Neste final de semana a família já estava bastante sufocada face ao confinamento imposto pelos acontecimentos nas últimas semanas, nas quais seguimos à risca os procedimentos de reclusão urbana. Aliás, nada mais natural termos nos sentido desconfortáveis pela pressão do confinamento, ainda mais em se tratando de um agricolão, uma agricolona e suas agricolinhas. Para nosso feliz privilégio, pudemos fugir da cidade para o mato num movimento onde não precisamos interagir com ninguém na transferência da prole. Até no pedágio passamos batido graças à tecnologia que nos permite pagar eletronicamente. Portanto zero exposição na transição de ambiente. Mas ainda assim a sombra do caos atual na cidade nos assombrava silenciosamente.
 
Uma vez no mato: portas escancaras, cachorrada correndo solta, longas caminhadas da família pelos carreadores, e nossas peles respirando alegremente e sintetizando vitamina D. Voltamos a nos preocupar com protetor solar. Que maravilha!!!

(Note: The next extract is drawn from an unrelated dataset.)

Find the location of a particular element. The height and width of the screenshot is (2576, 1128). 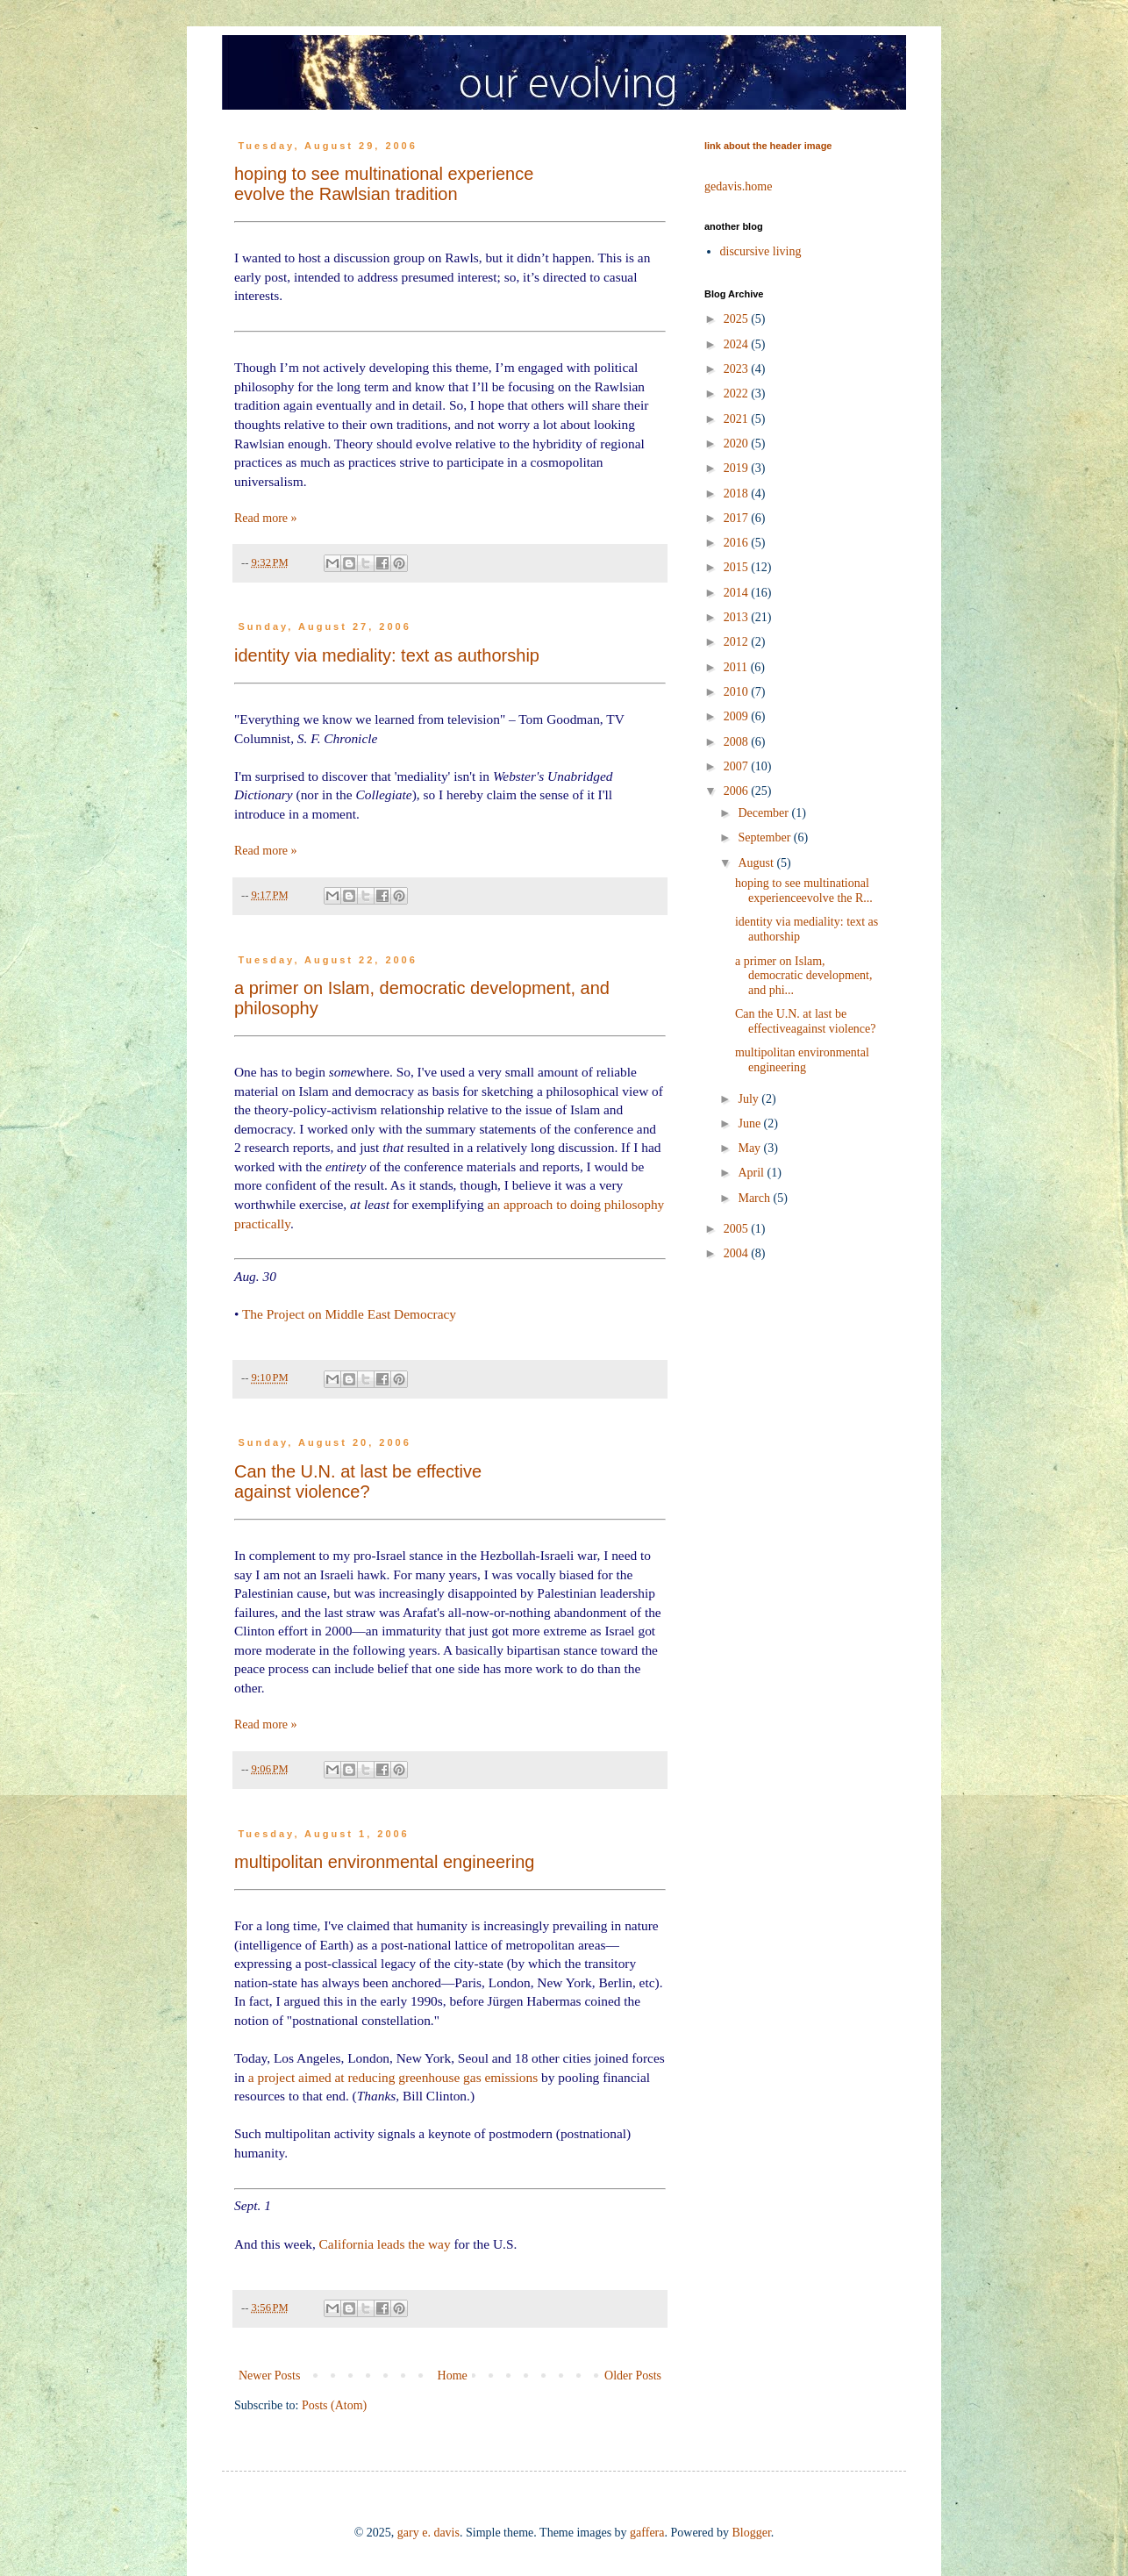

Criançada reclamou dos carrapichos grudados, a churrasqueira não parou de soltar comida, a gente encontrou carrapatos nos cachorros, a família apanhou frutas no pomar e o vento frio do final da tarde de outono afugentou a gente pra dentro do alpendre. Que maravilha!!! Esquecemos da pressão da cidade. Mas ainda assim a sombra do caos atual na cidade nos assombrava silenciosamente.
 
Depois de um dia inteiro de esquecimento dos problemas da cidade (nós adoramos isso no mato, e este é o principal motivo pra estarmos no mato), o sol baixou e a coisa se aquietou. Depois de alguns jogos de tabuleiro com a família, resolvi fumar um paiero sozinho no escuro no alto da colina, tomando minha cervejinha. Só eu e eu. Quietinho, pra pensar na vida. Aquela coisa de caboclo. Que maravilha!!! Mas não imaginava que caos da cidade ainda me assombrava silenciosamente. Estava eu começando a minha viagem mental dentro do meu próprio "imbiguim" quando percebi que meu corpo estava virado na direção da claridade da cidade ao longe no horizonte. Igual à minha infância quando ficávamos na morro da roça olhando as luzes cidade imaginando as coisas maravilhosas que estavam acontecendo enquanto a gente estava quase pra escutar os gritos ordenando a gente pra lavar o pé antes de dormir, na hora em que as vacas dormiam. Foi nessa hora que minha jornada mental relaxante sumiu. Fiquei brabo comigo mesmo. Entrou na minha cabeça uma onda de questionamentos: porque eu estava com o corpo virado pra cidade? O que me fazia olhar pra lá? O que daquelas luzes era mais importante do que meu momento no mato? Se meus pais dependem da lavoura de café e eu vivo dos insumos para as lavouras de cereais e fibras, porque meu corpo ainda está virado paras as luzes da cidade? Será que existe algum feitiço? Será que eram essas luzes que deslumbravam os romanos na cintilante Lutécia(Paris)?
 
E percebi que parte disso é o meu/nosso condicionamento. O movimento que transformou a relação populacional brasileira rural/urbana nos últimos 50 anos de 50/50 pra 10/90, assim como ocorreu ainda mais pronunciadamente nos países desenvolvidos, tem muita culpa no cartório nesse condicionamento. Passamos a pensar que o caminho certo é este. Estive na Europa no final de 2019 e o agricultor por lá está mais abandonado que obra de prefeitura depois da eleição. Não quero entrar aqui naquele coro com veias do pescoço saltadas vociferando contra este movimento, até porque já aconteceu. Acabou. As pessoas de maneira geral não querem viver uma vida da roça. Ninguém da nova geração quer viver no mato em nenhum lugar do mundo. 3 ou 4 caiporas querem. Mas nesses momentos de crise, temos a certeza de que a roça é o lugar seguro. Economicamente é ela que segue firme e forte também. Socialmente ela continua gerando os 10% de empregos na roça, e mais 20%-30% indiretos da cadeia: suprimentos, bancos, indústrias, serviços, etc. O agro nos trás a segurança alimentar para nos abastecer, estabilidade social empregando e propulsão econômica para fazer nossa roda girar. Só sei que bem no meio desses pensamentos, meu corpo se virou para o outro lado, pra um pasto no escuro na direção oposta. E segui firme olhando pro lado escuro do horizonte e pensando, orgulhoso de estar prestigiando o que acredito que devemos prestigiar, cumprindo missão vitoriosa. Valorizando o escuro do mato que de dia faz nosso país acontecer. Boi, soja, milho, algodão, café, laranja, eucalipto, arroz, HF, feijão...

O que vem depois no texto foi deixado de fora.